Robert no se rió de la broma.
– Temo que tendrás que soportarme una vez más.
– No hay problema. ¿Qué debo hacer?
– Venir a firmar la declaración. Y también quiero hablar un poco contigo. Tal vez recuerdes algo más.
Jim trató de mitigar su frustración, pensando que quizá con ello aplacara también la suya propia.
– ¿Necesito un abogado?
– No. Por el momento considero que lo que necesitas es un buen psiquiatra. Cuando te haga falta un abogado te darás cuenta.
– ¿Por qué?
– Porque me oirás leyéndote tus derechos.
Había tensión y cansancio en sus palabras. Jim comprendió que el detective había optado por bromear para exorcizarlos.
– ¿A qué hora debo ir?
– Esta mañana ofrecemos una conferencia de prensa. Calculo que a las diez habrá terminado. A las diez y media sería perfecto.
– Vale. Allí estaré.
Dejó el teléfono y fue a darse una ducha. El perro lo siguió intrigado hasta el cuarto de baño, pero cuando se dio cuenta de sus propósitos se retiró horrorizado. Después Jim se vistió y aguardó dando vueltas por la casa, con el televisor sintonizado en la MTV, simulando escuchar la música mientras comía un bocado.

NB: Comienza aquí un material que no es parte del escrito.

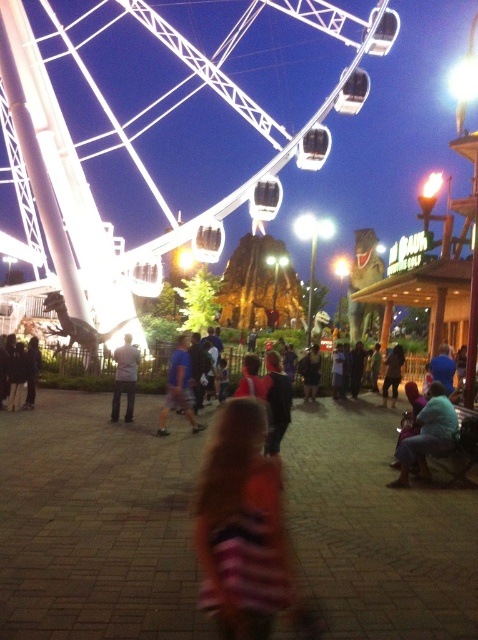 You are standing at the center of the paved area in front of the amusement park. Which direction should you look to see the white metallic ferris wheel at upper left?

The white metallic ferris wheel at upper left is located at point (248, 115), which means it is positioned to the upper left from your current position at the center. Therefore, you should look towards the upper left direction to see it.

You are at an amusement park and see a child wearing a striped fabric dress at center and another wearing blue denim jeans at lower right. Which child is positioned closer to the Ferris wheel?

The striped fabric dress at center is to the left of blue denim jeans at lower right. Since the Ferris wheel is on the left side of the frame, the child in the striped fabric dress at center is closer to the Ferris wheel. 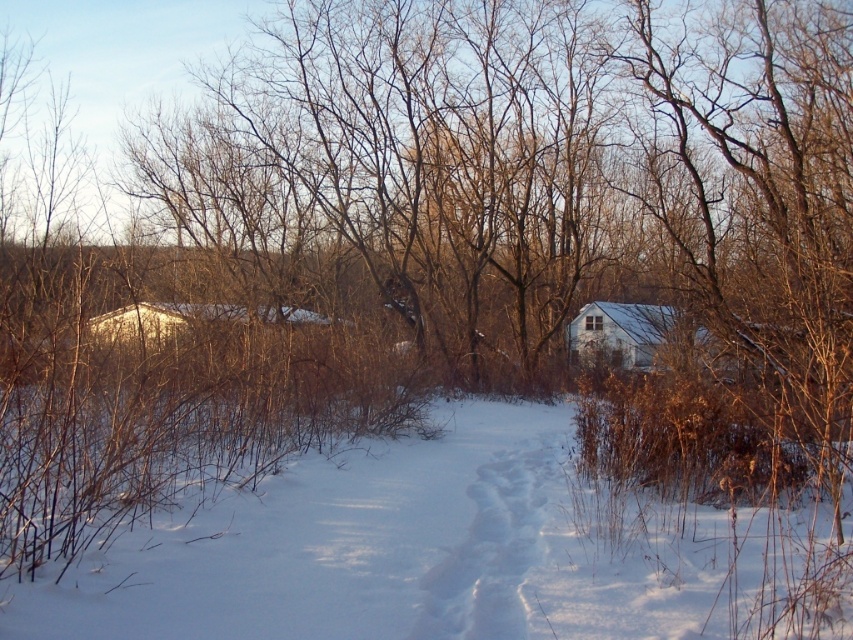 You are an architect designing a new winter village. You need to place a small wooden bench between the white powdery snow at center and the white matte house at center. Which object should the bench be closer to if you want it to be more visible to visitors approaching from the path?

Luego salió hacia la comisaría de policía.
Mientras atravesaba lentamente Flagstaff rumbo a Sawmill Road, miraba a su alrededor. Algo había cambiado, algo permanecía igual. Los jóvenes con los que se cruzaba por la calle al volante de sus coches eran niños cuando él se había marchado. Los jóvenes que asistían a la universidad en sus tiempos andaban ahora dispersos por el mundo, poblándolo de hijos y ocupados en trabajos y divorcios. Alguno ya no estaba, y de algún otro quedaba menos todavía…
Cuando llegó a la comisaría, pensó que el trayecto le había parecido interminable.
Trató de aparcar el Ram a la sombra de los árboles. Silent Joe debería esperarlo en la camioneta, y no quería correr el riesgo de que se asara al sol. Lo hizo bajar y caminar un poco, antes de dejarlo solo. Era un perro muy limpio y probablemente no ensuciaría el coche, pero una vejiga llena es una vejiga llena, tanto para los seres humanos como para los animales.
El perro aceptó la invitación y dio unas vueltas por el aparcamiento. Olfateó un poco aquí y allá y decidió soltar sus aguas contra los neumáticos de un Honda. Luego se acercó al coche y se quedó mirando con curiosidad a alguien que se hallaba dentro.
Bajó del vehículo un niño de unos diez años. Vestía tejanos, unas Nike y un chaleco sobre una camiseta de los Miami Dolphins. Por debajo de la gorra de béisbol que llevaba en la cabeza salían unos cabellos largos y negros, brillantes bajo el sol.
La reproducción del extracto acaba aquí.